▶ [EXERCISE INSTRUCTIONS] For the entries below, repeat exactly each line starting with the one that contains "معروف ترین برند" and going on through the one that contains "هر آنچه خواسته", and no others.

[Page images and extracted text]
"""
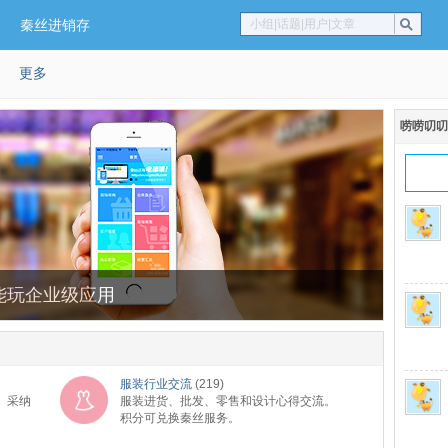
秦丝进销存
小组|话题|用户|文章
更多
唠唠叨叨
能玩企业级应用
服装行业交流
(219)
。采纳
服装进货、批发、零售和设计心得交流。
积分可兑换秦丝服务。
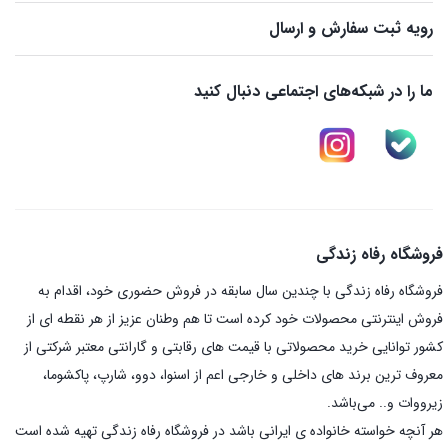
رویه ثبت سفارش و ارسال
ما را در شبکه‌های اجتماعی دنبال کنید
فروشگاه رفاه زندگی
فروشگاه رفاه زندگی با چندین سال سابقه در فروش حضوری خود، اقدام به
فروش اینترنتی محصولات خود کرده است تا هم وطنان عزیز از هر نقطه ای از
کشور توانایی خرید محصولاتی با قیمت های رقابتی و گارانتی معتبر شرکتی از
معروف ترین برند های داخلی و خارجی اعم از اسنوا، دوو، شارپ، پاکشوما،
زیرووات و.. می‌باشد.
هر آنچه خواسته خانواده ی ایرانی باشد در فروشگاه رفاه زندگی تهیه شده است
"""
"""
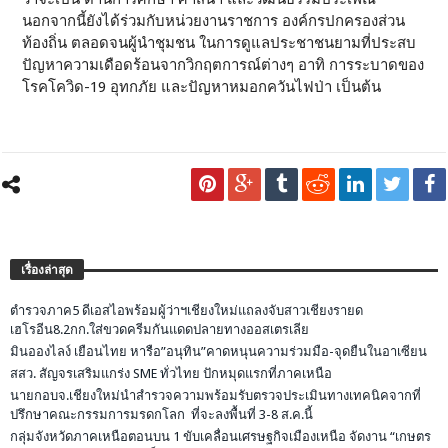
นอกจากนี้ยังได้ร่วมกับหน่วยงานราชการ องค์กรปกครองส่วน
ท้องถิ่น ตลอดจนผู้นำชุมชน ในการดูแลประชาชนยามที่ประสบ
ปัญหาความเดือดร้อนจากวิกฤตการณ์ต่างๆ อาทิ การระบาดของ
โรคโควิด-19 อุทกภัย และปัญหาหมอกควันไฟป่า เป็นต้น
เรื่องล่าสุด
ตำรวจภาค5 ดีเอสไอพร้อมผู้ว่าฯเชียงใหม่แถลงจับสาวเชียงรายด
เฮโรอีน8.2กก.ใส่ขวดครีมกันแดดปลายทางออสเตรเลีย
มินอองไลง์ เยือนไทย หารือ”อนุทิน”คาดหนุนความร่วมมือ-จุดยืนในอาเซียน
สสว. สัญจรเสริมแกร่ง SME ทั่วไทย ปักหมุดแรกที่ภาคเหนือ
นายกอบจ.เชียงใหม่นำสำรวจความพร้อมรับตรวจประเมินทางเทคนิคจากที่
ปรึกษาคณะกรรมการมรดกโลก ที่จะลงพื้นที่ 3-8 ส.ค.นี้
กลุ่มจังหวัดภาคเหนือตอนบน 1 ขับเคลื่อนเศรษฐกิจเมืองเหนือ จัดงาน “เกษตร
"""
▶ [TASK SOLUTION]
معروف ترین برند های داخلی و خارجی اعم از اسنوا، دوو، شارپ، پاکشوما،
زیرووات و.. می‌باشد.
هر آنچه خواسته خانواده ی ایرانی باشد در فروشگاه رفاه زندگی تهیه شده است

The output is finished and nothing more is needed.